Stellarator Data Transformation via CycleGAN

This project aimed at transforming non-good stellarator configuration data into “good” ones that satisfy our design criteria. The overall approach employs a CycleGAN model to adjust the distributions of key parameters, thereby generating more useful stellarator configurations (referred to as Gstels and, when meeting an additional plot criterion, as XGstels).

Overview

Problem Statement:
Stellarator configuration data is divided into many subsets (from six different folders). Configurations that meet a set of criteria (listed in the following table) are labeled as Gstels. Within these, configurations that can also be plotted using r = 0.1 are marked as XGstels. The goal is to transform many non-good data points into ones that satisfy both checks.
Approach:
A CycleGAN model is used to learn the mapping from non-good to good data, particularly focusing on transforming parameter distributions such as the etabar distribution. The model exploits the adversarial interplay between a generator and a discriminator to gradually reshape the data distribution.

CycleGAN Model Training

Transformation of Distributions

Initial State:
The original etabar distribution for non-good configurations resembles a normal distribution.
Target Distribution:
The desired distribution (from Gstels) is bimodal with two peaks. Early in training, the generator produces outputs that still follow a normal distribution.

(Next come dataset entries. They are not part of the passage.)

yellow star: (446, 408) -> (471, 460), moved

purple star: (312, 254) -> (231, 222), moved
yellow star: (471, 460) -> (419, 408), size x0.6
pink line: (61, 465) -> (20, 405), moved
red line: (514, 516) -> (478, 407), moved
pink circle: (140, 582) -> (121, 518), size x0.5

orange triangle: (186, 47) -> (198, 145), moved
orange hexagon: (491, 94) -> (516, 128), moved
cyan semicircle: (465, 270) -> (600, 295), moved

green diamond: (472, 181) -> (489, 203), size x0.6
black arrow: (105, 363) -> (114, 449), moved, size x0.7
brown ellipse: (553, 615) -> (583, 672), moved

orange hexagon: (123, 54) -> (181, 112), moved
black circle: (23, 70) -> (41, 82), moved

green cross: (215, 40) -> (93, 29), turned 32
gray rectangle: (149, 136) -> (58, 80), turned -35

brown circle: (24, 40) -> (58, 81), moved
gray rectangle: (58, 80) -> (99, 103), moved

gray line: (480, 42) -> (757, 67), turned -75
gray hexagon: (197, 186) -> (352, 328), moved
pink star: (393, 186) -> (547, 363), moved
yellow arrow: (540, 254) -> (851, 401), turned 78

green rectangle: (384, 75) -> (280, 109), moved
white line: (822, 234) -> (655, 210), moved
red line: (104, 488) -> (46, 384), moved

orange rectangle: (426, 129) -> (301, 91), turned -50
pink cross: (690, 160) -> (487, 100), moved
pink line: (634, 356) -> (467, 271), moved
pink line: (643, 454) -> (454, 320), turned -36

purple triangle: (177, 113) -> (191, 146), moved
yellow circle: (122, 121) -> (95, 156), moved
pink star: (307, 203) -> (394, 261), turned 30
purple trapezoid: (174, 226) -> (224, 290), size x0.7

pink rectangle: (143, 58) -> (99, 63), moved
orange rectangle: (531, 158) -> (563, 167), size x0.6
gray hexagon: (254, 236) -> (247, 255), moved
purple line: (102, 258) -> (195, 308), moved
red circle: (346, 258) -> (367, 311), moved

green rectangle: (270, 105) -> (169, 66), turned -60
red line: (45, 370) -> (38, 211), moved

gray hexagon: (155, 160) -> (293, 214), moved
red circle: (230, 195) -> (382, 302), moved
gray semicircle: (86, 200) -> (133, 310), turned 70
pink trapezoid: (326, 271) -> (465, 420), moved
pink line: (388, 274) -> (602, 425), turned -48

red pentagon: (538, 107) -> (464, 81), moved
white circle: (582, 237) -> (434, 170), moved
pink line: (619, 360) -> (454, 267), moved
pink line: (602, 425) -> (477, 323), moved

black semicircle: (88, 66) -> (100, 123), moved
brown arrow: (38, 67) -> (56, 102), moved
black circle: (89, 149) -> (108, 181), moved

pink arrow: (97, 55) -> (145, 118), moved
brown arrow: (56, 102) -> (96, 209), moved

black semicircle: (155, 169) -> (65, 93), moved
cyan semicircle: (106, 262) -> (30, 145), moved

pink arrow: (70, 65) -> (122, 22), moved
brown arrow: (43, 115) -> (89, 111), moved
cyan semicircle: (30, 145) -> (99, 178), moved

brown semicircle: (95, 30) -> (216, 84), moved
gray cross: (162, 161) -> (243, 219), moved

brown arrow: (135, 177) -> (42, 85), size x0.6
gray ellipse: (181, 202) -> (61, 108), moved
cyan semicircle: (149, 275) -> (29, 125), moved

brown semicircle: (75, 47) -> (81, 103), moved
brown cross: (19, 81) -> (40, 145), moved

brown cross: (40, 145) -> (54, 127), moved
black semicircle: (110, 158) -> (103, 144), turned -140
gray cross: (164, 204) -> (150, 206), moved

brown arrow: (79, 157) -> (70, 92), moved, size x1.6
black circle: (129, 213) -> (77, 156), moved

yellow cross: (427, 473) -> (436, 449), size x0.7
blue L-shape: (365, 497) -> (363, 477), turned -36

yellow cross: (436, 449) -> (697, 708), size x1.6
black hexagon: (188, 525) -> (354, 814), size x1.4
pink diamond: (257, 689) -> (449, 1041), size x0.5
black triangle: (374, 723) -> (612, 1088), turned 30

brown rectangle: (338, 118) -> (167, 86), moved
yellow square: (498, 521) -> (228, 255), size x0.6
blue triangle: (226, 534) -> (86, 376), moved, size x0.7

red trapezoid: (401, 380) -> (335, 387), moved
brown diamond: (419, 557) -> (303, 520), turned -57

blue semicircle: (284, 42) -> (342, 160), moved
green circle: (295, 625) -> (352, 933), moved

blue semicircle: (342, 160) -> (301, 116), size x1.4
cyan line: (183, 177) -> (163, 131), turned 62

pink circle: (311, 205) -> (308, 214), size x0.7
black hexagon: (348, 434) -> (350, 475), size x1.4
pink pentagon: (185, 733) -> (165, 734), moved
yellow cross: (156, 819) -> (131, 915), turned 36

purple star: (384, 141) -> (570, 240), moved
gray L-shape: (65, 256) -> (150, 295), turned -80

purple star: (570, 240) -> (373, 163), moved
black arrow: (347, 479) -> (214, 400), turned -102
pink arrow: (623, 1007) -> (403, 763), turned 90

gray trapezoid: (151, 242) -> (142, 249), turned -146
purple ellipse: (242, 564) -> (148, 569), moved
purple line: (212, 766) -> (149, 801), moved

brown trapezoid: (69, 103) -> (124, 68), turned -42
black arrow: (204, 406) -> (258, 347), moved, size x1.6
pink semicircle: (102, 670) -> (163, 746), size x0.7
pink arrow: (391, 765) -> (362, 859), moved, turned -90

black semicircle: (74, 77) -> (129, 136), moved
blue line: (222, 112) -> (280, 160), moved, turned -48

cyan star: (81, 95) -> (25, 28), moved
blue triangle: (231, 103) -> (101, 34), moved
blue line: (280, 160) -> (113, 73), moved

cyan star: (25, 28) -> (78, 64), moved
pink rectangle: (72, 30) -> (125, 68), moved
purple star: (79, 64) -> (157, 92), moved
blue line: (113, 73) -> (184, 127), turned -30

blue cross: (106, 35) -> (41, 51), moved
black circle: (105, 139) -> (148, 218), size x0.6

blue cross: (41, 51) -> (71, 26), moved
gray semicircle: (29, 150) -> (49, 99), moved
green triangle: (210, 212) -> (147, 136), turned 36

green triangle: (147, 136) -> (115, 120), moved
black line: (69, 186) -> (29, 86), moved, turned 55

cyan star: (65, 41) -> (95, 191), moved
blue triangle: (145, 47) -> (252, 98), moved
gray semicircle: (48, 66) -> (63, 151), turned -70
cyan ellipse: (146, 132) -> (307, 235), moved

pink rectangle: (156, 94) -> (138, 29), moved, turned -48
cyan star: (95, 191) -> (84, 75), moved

Evolution Through Adversarial Training:
1. Generator Version 1 (V1):
  Initially produces data following a normal distribution.
2. Discriminator V1:
  Learns from the target bimodal distribution, identifying discrepancies (e.g., the presence of two peaks).
3. Generator V2:
  Adjusts to produce distributions with two peaks but still may require improvements in peak height ratios.
4. Discriminator V2:
  Further refines the criteria by learning that the left peak should be taller than the right.
5. Generator Version 3 (V3):
  Finally evolves to produce the expected distribution where the left peak is more pronounced than the right.

Training Process

Infinite Loop of Epochs:
An infinite while loop is defined during training, where in each epoch the model is updated.
Periodic Evaluation:
Every 1000 epochs, the current model is used to transform 30,000 non-good data points. The proportion of data passing both checks is computed.
Convergence Criteria:
The training loop terminates when there is no increase in the pass rate for 10 consecutive evaluations.
Final Testing:
An additional one million non-good stellarator data points are processed, resulting in approximately 26% of the data being successfully transformed into XGstels.

Evaluation & Observations

Performance Analysis

Evaluation Metric:
The evaluation is based on hard binary criteria (e.g., whether an axis length is greater than zero), which makes the metric non-continuous and may contribute to fluctuations in the evaluation curve.
Plot Analysis:
The change in the proportion of data passing both checks during training exhibits a curve that is not as smooth as expected. Three possible reasons for this behavior are:
1. Binary Evaluation Criteria:
  The use of a hard 1/0 pass/fail system results in a non-smooth metric.
2. Model Complexity:
  The relative simplicity of the current model may limit its performance.
3. Training Dynamics:
  Imbalances where either the generator becomes too strong or the discriminator lags behind could also affect performance.
Figure: Training curve indicating the pass rate over different epochs.

Data Distribution Shifts

Pre- and Post-Transformation Comparison:
A comparison between the data that passed both checks before and after transformation reveals that the model effectively shifts the distribution toward the target profile.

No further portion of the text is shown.